Information:
════

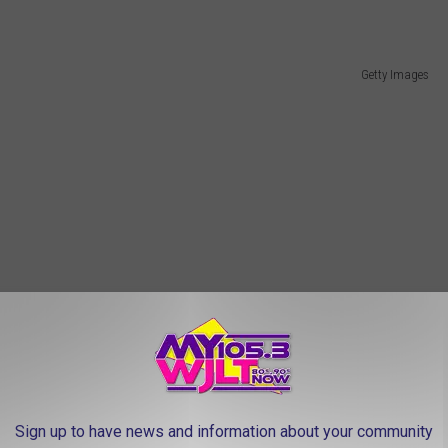
Getty Images
Sign up to have news and information about your community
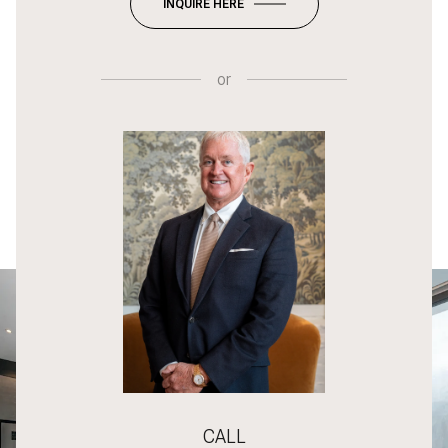
INQUIRE HERE
or
CALL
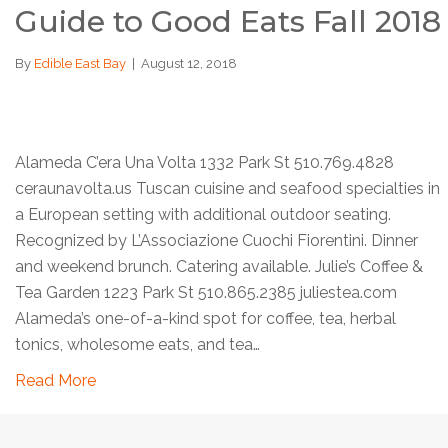
Guide to Good Eats Fall 2018
By
Edible East Bay
|
August 12, 2018
Alameda C’era Una Volta 1332 Park St 510.769.4828
ceraunavolta.us Tuscan cuisine and seafood specialties in
a European setting with additional outdoor seating.
Recognized by L’Associazione Cuochi Fiorentini. Dinner
and weekend brunch. Catering available. Julie’s Coffee &
Tea Garden 1223 Park St 510.865.2385 juliestea.com
Alameda’s one-of-a-kind spot for coffee, tea, herbal
tonics, wholesome eats, and tea…
Read More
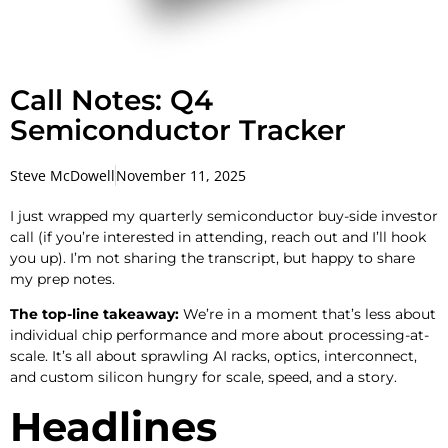
Call Notes: Q4
Semiconductor Tracker
Steve McDowell
November 11, 2025
I just wrapped my quarterly semiconductor buy-side investor
call (if you’re interested in attending, reach out and I’ll hook
you up). I’m not sharing the transcript, but happy to share
my prep notes.
The top-line takeaway:
We’re in a moment that’s less about
individual chip performance and more about processing-at-
scale. It’s all about sprawling AI racks, optics, interconnect,
and custom silicon hungry for scale, speed, and a story.
Headlines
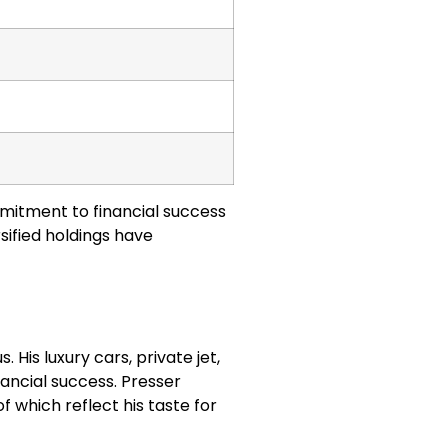
mmitment to financial success
sified holdings have
s. His luxury cars, private jet,
nancial success. Presser
of which reflect his taste for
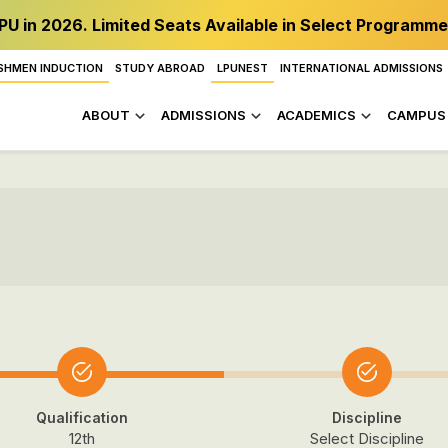
PU in 2026. Limited Seats Available in Select Programme
SHMEN INDUCTION
STUDY ABROAD
LPUNEST
INTERNATIONAL ADMISSIONS
ABOUT
ADMISSIONS
ACADEMICS
CAMPUS 
Qualification
Discipline
12th
Select Discipline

════

Find the word "success" in the records. Copy every line it appears in.

Output of the exercise:
mmitment to financial success
nancial success. Presser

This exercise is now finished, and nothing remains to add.